The Strange Dreams of Rabbi Wechsler Cast: 2 men, 2 women Length: 15 minutes
This script is based on the true story of a 19th century rabbi who had prophetic dreams of events in his daily life. Then he had dreams that told of an inexpressible hatred of Jews that would take root in Germany and spread through Europe in an effort to exterminate the Jews. In this scene, a friend listens to reports of the rabbi’s dreams, but cannot believe that they are messages from God as the rabbi claims.
Short Plays
Haydon's Rage Cast: 1 man, 1 woman Length: 10 minutes
Benjamin Haydon was a historical figure who was a friend of Keats, Wordsworth, and other prominent figures of the early 1800s. He was a painter who dedicated his life to following in the footsteps of the great masters of the past and fought against the trivialization of art in his own day. In this scene, he is painting the portrait of a shallow society patron, Lady Weatherly. He exchanges a few cold remarks to her, speaking mainly to the audience of his life and strivings. Driven to rage by Lady Weatherly and all she stands for, he dismisses her, destroys the portrait of her he has been working on, and in a fit of despair, kills himself.
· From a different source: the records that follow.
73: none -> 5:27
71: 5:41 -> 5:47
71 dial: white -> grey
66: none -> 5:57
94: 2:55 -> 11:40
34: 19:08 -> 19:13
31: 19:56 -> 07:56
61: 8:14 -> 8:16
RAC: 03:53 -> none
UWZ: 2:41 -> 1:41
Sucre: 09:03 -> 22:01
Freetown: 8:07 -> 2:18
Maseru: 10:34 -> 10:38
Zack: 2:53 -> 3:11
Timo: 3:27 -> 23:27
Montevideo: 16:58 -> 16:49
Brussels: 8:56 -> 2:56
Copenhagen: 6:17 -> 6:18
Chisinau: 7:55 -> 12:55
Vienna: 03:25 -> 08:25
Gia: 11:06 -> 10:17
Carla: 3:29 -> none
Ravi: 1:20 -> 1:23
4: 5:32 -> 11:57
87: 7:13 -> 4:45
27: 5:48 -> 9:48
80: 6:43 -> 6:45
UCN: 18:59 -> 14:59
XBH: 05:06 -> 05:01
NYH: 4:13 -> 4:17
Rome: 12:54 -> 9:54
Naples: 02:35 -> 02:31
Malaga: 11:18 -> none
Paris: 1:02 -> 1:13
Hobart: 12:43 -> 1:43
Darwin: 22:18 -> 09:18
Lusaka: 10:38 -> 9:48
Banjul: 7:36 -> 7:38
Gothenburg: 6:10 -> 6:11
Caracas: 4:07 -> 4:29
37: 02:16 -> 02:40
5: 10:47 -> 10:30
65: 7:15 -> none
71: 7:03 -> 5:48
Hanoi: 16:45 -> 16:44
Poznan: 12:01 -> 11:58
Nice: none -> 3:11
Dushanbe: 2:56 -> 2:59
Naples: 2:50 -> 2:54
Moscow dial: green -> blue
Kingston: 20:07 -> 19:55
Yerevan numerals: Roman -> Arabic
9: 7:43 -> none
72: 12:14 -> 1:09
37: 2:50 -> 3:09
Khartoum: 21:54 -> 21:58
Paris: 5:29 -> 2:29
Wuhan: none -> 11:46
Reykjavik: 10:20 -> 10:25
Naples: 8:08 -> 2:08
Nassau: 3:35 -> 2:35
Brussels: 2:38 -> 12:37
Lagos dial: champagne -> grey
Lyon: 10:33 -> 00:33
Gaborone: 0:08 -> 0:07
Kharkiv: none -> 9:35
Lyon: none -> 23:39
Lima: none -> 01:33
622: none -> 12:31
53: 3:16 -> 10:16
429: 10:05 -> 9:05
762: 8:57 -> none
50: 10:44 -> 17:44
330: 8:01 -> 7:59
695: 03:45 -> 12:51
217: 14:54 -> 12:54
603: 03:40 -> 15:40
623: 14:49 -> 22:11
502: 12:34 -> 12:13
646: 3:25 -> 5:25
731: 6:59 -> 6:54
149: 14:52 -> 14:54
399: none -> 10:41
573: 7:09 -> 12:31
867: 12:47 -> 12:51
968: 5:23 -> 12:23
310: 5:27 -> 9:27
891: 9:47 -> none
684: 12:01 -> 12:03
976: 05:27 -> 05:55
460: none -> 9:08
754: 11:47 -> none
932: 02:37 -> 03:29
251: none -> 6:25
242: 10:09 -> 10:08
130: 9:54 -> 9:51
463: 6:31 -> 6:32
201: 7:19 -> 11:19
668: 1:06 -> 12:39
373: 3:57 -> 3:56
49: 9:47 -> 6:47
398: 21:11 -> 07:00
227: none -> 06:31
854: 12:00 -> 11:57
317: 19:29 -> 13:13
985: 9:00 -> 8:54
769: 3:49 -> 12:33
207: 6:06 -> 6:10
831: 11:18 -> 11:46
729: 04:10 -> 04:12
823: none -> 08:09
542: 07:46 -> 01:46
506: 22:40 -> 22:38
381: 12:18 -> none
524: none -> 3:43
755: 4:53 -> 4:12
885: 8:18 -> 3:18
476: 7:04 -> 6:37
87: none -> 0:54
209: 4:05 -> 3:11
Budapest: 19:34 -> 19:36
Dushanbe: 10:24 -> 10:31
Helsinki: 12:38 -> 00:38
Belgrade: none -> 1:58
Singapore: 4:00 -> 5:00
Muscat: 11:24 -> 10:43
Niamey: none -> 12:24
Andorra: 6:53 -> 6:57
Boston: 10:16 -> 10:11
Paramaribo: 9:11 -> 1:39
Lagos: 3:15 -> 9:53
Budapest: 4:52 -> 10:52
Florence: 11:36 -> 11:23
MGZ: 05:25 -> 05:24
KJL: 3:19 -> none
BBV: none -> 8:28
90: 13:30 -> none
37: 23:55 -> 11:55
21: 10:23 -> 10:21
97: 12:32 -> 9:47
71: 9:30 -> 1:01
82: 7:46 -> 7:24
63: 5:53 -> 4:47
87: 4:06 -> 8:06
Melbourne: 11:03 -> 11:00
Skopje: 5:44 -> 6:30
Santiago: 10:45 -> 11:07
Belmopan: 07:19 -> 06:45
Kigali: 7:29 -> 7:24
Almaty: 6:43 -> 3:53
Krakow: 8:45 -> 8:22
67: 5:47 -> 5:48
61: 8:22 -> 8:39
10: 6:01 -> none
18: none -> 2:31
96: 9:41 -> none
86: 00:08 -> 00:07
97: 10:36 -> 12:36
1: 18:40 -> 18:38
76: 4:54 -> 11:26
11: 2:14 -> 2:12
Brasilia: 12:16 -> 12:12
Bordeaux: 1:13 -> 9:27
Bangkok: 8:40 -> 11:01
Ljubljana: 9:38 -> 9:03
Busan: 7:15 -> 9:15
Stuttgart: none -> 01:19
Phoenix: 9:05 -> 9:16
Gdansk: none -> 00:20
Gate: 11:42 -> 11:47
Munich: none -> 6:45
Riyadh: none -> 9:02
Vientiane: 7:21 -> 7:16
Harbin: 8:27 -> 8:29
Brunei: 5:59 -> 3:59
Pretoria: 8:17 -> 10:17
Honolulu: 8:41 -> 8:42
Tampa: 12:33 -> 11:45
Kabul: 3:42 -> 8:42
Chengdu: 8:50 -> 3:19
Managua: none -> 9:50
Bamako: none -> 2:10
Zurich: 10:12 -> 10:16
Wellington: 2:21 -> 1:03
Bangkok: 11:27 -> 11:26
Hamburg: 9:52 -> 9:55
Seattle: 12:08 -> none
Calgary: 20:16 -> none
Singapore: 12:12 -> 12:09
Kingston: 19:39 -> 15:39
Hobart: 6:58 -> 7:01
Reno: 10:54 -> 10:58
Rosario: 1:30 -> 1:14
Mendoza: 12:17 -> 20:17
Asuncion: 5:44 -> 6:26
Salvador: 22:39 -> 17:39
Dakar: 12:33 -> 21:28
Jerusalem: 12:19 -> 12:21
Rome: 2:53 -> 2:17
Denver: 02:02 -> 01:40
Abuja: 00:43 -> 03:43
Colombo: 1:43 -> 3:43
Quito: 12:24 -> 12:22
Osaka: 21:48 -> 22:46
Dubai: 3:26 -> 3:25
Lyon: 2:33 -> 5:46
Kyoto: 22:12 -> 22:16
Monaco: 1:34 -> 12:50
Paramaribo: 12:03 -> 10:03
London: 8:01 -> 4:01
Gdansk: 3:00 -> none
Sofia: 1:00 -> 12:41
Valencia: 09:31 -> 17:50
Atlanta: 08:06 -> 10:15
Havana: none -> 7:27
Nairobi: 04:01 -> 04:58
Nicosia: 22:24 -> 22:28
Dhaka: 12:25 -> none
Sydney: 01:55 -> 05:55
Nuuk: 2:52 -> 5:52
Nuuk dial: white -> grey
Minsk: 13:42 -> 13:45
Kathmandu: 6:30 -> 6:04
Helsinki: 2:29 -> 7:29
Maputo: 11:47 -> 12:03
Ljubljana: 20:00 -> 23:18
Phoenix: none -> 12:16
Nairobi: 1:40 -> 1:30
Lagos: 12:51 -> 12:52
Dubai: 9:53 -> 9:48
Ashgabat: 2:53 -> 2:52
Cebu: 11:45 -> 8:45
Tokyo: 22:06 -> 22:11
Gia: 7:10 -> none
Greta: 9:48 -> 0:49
Secret Joy Cast: 1 man, 1 woman Length: 10 minutes
This script is based on a Scottish folk-tale involving “silkies,” or “seal-people.” The mother of a girl believes her daughter has been bewitched by a silkie; her father does not. The man and woman argue, with the woman winning and the man shooting the seal that his daughter loved, only to immediately regret this.
The Destruction of Wilhelm Reich Cast: 3 men Length: 10 minutes
Renegade psychoanalyst and scientist, Wilhelm Reich was the victim of a smear campaign by the Food and Drug Administration in the 1950s. His books were burned and his equipment destroyed. In this play, Reich watches the destruction of his work and confronts the man from the FDA when the destruction is done, railing against the small-minded men who crush the man of genius because they fear to live fully and freely.